## Final System 2 - fastText w/ TFIDF on V2 Data

### 1. Data Preprocessing

In [36]:
import pandas as pd
import numpy as np
import re
import nltk
import emoji
import fasttext
from nltk.stem.lancaster import LancasterStemmer
from nltk import word_tokenize, pos_tag
from nltk.stem import WordNetLemmatizer
from nltk.corpus import stopwords
nltk.download('wordnet')
nltk.download('punkt')
nltk.download('averaged_perceptron_tagger')


train = pd.read_csv('final_data/training_v2.tsv', sep='\t')
dev = pd.read_csv('final_data/dev_v2.tsv', sep='\t')
train = train.append(dev, ignore_index=True)
test = pd.read_csv('final_data/test-input.tsv', sep='\t')

print(len(train), 'training instances')
print(len(test), 'test instances')

822 training instances
140 test instances


[nltk_data] Downloading package wordnet to
[nltk_data]     /home/tommcdonald/nltk_data...
[nltk_data]   Package wordnet is already up-to-date!
[nltk_data] Downloading package punkt to
[nltk_data]     /home/tommcdonald/nltk_data...
[nltk_data]   Package punkt is already up-to-date!
[nltk_data] Downloading package averaged_perceptron_tagger to
[nltk_data]     /home/tommcdonald/nltk_data...
[nltk_data]   Package averaged_perceptron_tagger is already up-to-
[nltk_data]       date!


In [38]:
def remove_emoji(text):
    return emoji.get_emoji_regexp().sub(u'', text)

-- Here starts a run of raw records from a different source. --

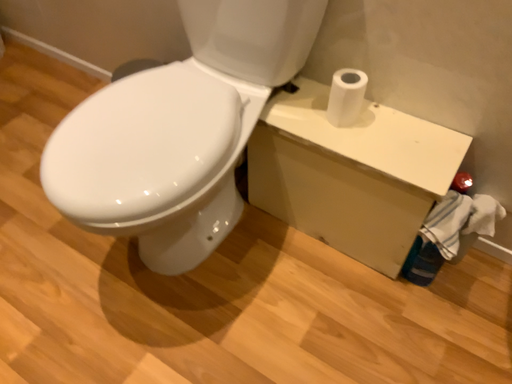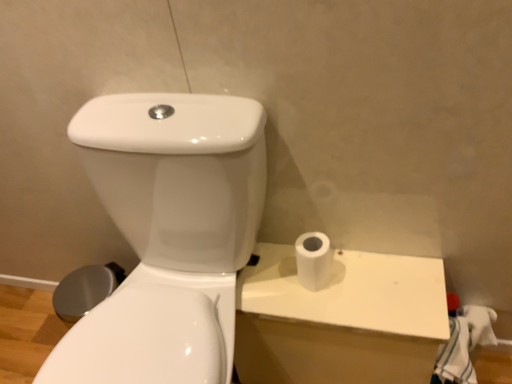 Question: How did the camera likely rotate when shooting the video?

Choices:
 (A) rotated right
 (B) rotated left

Answer: (A) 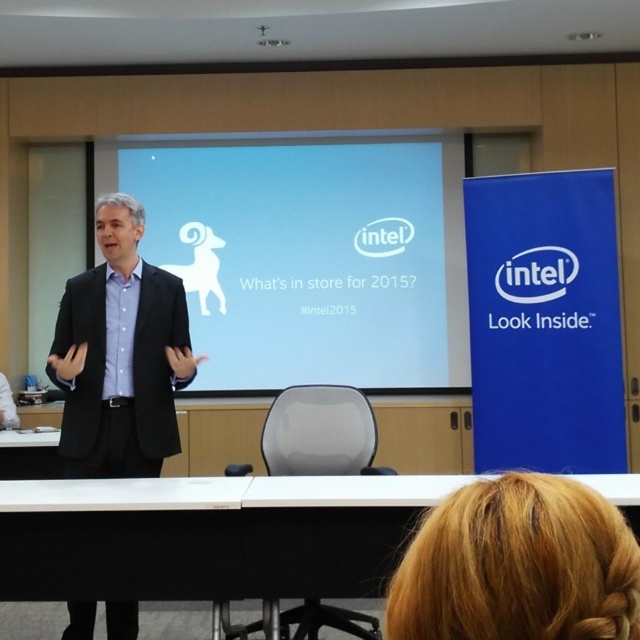 Question: Which object is closer to the camera taking this photo?

Choices:
 (A) white glossy screen at center
 (B) blonde hair at upper right
 (C) black suit at center

Answer: (B)

Question: Considering the relative positions of blonde hair at upper right and black suit at center in the image provided, where is blonde hair at upper right located with respect to black suit at center?

Choices:
 (A) left
 (B) right

Answer: (B)

Question: Among these objects, which one is nearest to the camera?

Choices:
 (A) blonde hair at upper right
 (B) black suit at center

Answer: (A)

Question: Does blonde hair at upper right have a larger size compared to black suit at center?

Choices:
 (A) no
 (B) yes

Answer: (A)

Question: Among these objects, which one is nearest to the camera?

Choices:
 (A) blonde hair at upper right
 (B) black suit at center
 (C) white glossy screen at center

Answer: (A)

Question: Is white glossy screen at center below blonde hair at upper right?

Choices:
 (A) yes
 (B) no

Answer: (B) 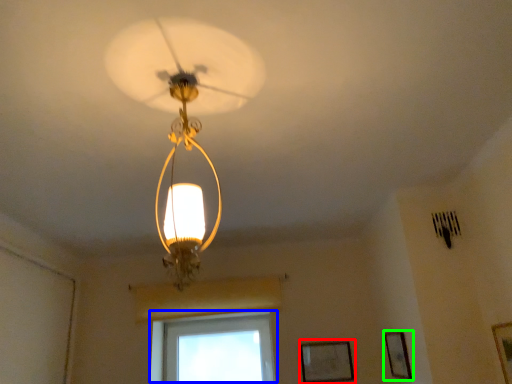 Question: Which object is positioned farthest from picture frame (highlighted by a red box)? Select from window (highlighted by a blue box) and picture frame (highlighted by a green box).

Choices:
 (A) window
 (B) picture frame

Answer: (A) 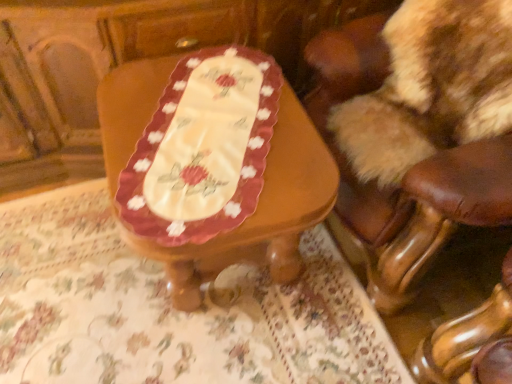 Locate an element on the screen. Image resolution: width=512 pixels, height=384 pixels. vacant space situated above wooden table at center (from a real-world perspective) is located at coordinates (206, 128). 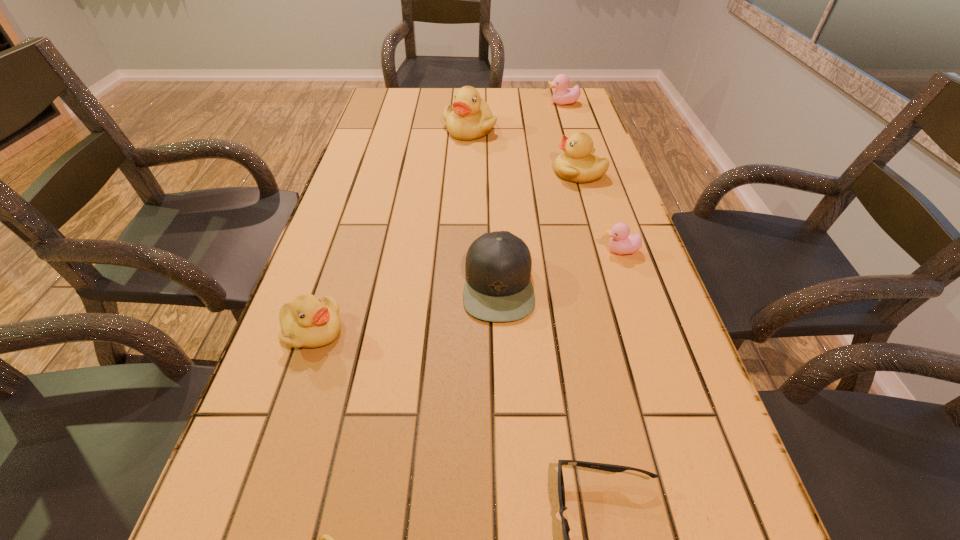 Locate an element on the screen. the farthest yellow duckling is located at coordinates (470, 118).

The width and height of the screenshot is (960, 540). I want to click on the seventh nearest object, so click(470, 118).

Image resolution: width=960 pixels, height=540 pixels. Find the location of `the second biggest yellow duckling`. the second biggest yellow duckling is located at coordinates pos(578,163).

The height and width of the screenshot is (540, 960). Find the location of `the fourth nearest duckling`. the fourth nearest duckling is located at coordinates (578, 163).

You are a GUI agent. You are given a task and a screenshot of the screen. Output one action in this format:
    pyautogui.click(x=<x>, y=<y>)
    Task: Click on the farther pink duckling
    This screenshot has width=960, height=540.
    Given the screenshot: What is the action you would take?
    pyautogui.click(x=561, y=96)

Where is `the farthest object`? the farthest object is located at coordinates (561, 96).

This screenshot has height=540, width=960. What are the coordinates of `cap` in the screenshot? It's located at (498, 288).

This screenshot has height=540, width=960. I want to click on the leftmost duckling, so click(308, 322).

Identify the location of the leftmost yellow duckling. [x=308, y=322].

The width and height of the screenshot is (960, 540). I want to click on the smaller pink duckling, so click(621, 242). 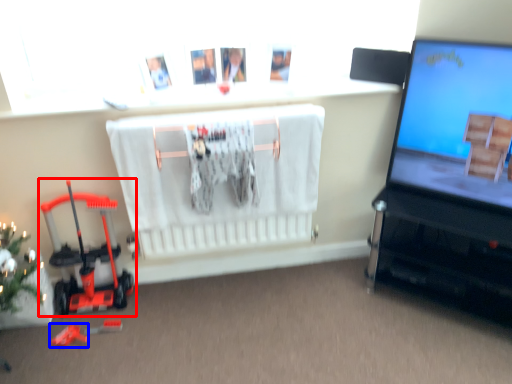 Question: Which object appears farthest to the camera in this image, toy (highlighted by a red box) or toy (highlighted by a blue box)?

Choices:
 (A) toy
 (B) toy

Answer: (B) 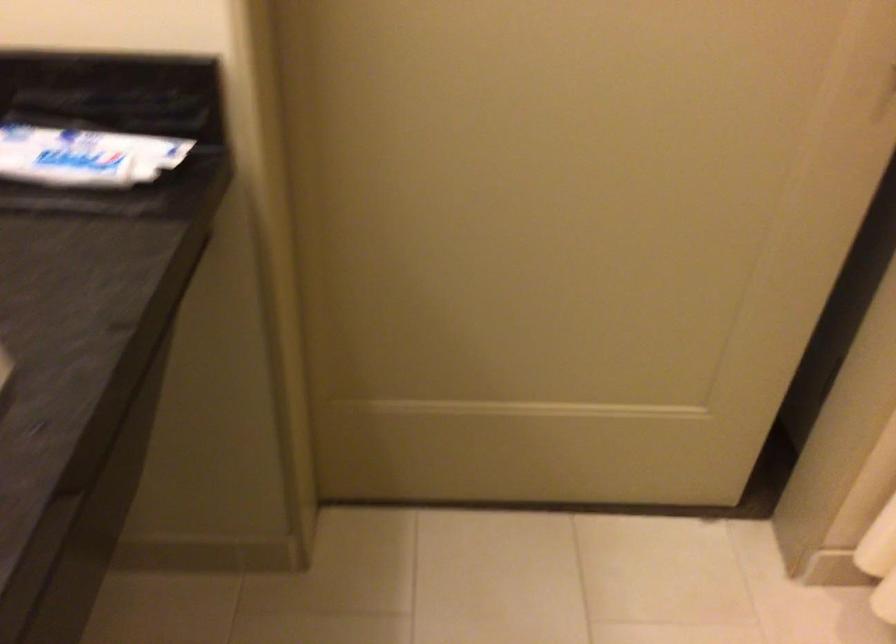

url_pattern = r"https?:\/\/(?:www\.|(?!www))[a-zA-Z0-9][a-zA-Z0-9-]+[a-zA-Z0-9]\.[^\s]{2,}|www\.[a-zA-Z0-9][a-zA-Z0-9-]+[a-zA-Z0-9]\.[^\s]{2,}|https?:\/\/(?:www\.|(?!www))[a-zA-Z0-9]+\.[^\s]{2,}|www\.[a-zA-Z0-9]+\.[^\s]{2,}"

def text_processor(df):
    for i in range(len(df)):
        # 1. remove url.
        text = re.sub(url_pattern, "", df.loc[i, 'tweet_text'])
        # 2. tokenisation.
        token_word = word_tokenize(text)
        # 3. POS.
        token_words = pos_tag(token_word)
        # 4. WordNetLemmatizer
        words_lematizer = []
        wordnet_lematizer = WordNetLemmatizer()
        for word, tag in token_words:
            if tag.startswith('NN'):
                word_lematizer =  wordnet_lematizer.lemmatize(word, pos='n')  
            elif tag.startswith('VB'): 
                word_lematizer =  wordnet_lematizer.lemmatize(word, pos='v')  
            elif tag.startswith('JJ'): 
                word_lematizer =  wordnet_lematizer.lemmatize(word, pos='a')  
            elif tag.startswith('R'): 
                word_lematizer =  wordnet_lematizer.lemmatize(word, pos='r')
            else: 
                word_lematizer =  wordnet_lematizer.lemmatize(word)
            words_lematizer.append(word_lematizer)
        # 5. lower case and remove stop words.
        cleaned_words = [word.lower() for word in words_lematizer if word.lower() not in stopwords.words('english')]
        # 6. remove punctuation.
        characters = [',','’', '\'','.','DBSCAN', ':', ';', '?', '(', ')', '[', ']', '&', '!', '*', '@', '#', '$', '%','-','...','^','{','}']
        words_lists = [word for word in cleaned_words if word not in characters]
        text = str()
        for w in words_lists:
            text+=w
            text+=' '
        # 7. remove emoji
        df.loc[i, 'tweet_text'] = remove_emoji(text)
    return df

In [39]:
train_fast = text_processor(train).drop(['claim', 'topic_id', 'tweet_id', 'tweet_url'], axis=1)
test_fast = text_processor(test).drop(['topic_id', 'tweet_id', 'tweet_url'], axis=1)

In [42]:
train_fast['check_worthiness'] = np.where(train_fast['check_worthiness'] == 1, '__label__Yes', '__label__No') 

train_fast.loc[:3]

Unnamed: 0,tweet_text,check_worthiness
0,since never get report medium want share copy ...,__label__Yes
1,thanks michaelbloomberg handy little unintenti...,__label__No
2,folks say `` corona virus n't big deal kill di...,__label__No
3,1 case corona virus india people crazy mask da...,__label__No


In [44]:
train_fast[['check_worthiness', 'tweet_text']].to_csv('final_data/train_fast.txt', sep=' ', header=False, index=False)

In [45]:
test_fast[['tweet_text']].to_csv('final_data/test_fast.txt', sep=' ', header=False, index=False)

### 2. Modeling

In [24]:
print('Best model parameters: %d epochs, %f lr, %d - grams, ws = %d, %s loss' % \
      (best_e, best_lr, best_n, best_ws, best_loss))
print('Average Precision of %.3f' % best_p)  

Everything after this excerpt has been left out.